Start of DATA TO USE

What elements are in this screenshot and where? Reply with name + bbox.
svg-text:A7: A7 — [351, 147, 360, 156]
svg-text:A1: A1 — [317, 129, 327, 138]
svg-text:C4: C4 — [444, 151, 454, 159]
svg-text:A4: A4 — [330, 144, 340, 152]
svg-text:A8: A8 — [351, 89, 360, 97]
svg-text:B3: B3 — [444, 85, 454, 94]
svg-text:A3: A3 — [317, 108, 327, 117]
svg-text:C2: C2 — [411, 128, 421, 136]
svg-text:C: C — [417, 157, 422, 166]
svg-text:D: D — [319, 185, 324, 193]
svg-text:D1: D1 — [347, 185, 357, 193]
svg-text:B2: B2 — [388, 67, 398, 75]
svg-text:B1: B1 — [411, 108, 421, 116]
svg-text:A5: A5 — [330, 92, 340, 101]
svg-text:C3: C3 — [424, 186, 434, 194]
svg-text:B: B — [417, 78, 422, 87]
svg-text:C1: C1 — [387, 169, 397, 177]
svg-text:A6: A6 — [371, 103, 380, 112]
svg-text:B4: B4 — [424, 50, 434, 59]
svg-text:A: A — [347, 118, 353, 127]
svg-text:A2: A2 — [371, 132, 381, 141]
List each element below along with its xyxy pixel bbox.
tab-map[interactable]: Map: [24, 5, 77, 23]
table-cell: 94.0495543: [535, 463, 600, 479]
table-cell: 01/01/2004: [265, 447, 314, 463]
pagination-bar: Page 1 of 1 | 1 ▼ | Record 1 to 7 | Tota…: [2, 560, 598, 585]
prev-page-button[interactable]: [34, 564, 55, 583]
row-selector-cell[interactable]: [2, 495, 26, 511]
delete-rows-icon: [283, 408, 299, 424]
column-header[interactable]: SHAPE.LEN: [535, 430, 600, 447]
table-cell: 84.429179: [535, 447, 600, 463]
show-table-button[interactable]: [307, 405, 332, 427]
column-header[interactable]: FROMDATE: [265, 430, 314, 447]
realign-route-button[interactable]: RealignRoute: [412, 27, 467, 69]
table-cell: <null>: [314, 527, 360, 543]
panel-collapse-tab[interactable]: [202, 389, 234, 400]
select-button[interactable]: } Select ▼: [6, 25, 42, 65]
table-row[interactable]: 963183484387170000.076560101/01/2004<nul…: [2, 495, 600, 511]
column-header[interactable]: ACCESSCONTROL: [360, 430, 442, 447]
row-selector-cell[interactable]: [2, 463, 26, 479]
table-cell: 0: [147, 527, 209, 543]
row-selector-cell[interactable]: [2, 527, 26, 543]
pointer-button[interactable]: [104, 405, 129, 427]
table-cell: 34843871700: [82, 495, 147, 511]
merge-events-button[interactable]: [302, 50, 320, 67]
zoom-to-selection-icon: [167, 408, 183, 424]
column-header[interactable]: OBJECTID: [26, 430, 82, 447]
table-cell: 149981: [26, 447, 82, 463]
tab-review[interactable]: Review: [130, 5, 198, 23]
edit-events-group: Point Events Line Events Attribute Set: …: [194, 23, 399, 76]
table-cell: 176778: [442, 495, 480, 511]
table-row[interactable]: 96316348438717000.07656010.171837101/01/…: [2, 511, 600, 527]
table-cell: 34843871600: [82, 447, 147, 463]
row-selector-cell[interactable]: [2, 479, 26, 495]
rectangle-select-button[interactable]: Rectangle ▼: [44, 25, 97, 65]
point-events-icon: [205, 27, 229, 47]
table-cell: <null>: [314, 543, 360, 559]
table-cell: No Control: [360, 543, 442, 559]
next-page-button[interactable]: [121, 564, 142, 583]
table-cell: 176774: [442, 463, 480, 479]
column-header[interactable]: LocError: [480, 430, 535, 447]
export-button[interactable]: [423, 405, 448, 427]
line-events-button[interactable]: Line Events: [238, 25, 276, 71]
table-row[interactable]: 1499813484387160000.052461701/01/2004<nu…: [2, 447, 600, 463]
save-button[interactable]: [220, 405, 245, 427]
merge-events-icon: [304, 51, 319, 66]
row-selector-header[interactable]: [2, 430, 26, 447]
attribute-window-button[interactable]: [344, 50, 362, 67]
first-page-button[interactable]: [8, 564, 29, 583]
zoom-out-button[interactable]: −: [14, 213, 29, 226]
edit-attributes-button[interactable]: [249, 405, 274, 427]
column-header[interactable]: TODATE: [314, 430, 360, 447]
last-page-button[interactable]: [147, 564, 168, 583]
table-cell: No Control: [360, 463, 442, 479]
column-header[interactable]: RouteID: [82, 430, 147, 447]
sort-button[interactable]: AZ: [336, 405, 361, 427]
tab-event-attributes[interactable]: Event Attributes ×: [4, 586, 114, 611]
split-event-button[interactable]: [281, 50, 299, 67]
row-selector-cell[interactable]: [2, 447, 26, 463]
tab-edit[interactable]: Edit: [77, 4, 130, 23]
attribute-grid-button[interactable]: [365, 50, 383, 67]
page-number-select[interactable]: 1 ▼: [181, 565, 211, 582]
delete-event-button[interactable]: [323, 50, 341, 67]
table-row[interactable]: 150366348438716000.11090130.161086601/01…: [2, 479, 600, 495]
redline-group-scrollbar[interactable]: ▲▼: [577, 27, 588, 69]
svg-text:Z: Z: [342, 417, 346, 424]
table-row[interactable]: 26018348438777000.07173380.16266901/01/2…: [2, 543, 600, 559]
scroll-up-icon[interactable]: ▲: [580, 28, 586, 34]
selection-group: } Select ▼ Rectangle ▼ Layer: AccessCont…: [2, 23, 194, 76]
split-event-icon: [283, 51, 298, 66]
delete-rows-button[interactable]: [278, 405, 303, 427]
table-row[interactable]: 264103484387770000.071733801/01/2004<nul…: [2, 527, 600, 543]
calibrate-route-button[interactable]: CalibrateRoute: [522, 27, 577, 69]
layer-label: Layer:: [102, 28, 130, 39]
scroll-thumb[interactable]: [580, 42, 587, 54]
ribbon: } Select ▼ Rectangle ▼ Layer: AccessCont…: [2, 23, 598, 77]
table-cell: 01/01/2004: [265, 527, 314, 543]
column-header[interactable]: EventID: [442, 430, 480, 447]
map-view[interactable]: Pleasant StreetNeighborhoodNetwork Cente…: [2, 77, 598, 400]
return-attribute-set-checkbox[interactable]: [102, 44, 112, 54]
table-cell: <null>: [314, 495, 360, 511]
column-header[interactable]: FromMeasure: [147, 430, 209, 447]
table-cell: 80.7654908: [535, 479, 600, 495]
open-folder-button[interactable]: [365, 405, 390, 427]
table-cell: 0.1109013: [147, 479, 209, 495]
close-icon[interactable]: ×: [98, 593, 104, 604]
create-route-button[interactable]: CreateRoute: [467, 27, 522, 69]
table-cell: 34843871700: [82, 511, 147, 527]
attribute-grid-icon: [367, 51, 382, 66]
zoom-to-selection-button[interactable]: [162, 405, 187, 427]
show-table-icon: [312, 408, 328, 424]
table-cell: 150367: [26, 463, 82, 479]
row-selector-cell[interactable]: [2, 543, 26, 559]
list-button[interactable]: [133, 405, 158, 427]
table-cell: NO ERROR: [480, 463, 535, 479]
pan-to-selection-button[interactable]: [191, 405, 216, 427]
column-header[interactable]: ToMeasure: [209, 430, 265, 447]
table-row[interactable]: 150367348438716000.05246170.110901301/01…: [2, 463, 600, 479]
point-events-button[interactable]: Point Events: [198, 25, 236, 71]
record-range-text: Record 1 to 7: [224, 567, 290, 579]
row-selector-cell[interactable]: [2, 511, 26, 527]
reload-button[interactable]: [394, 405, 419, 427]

End of DATA TO USE

Show every line of the material above in which "delete" is present.

- EXERCISE OUTPUT
delete-rows-icon: [283, 408, 299, 424]
delete-event-button[interactable]: [323, 50, 341, 67]
delete-rows-button[interactable]: [278, 405, 303, 427]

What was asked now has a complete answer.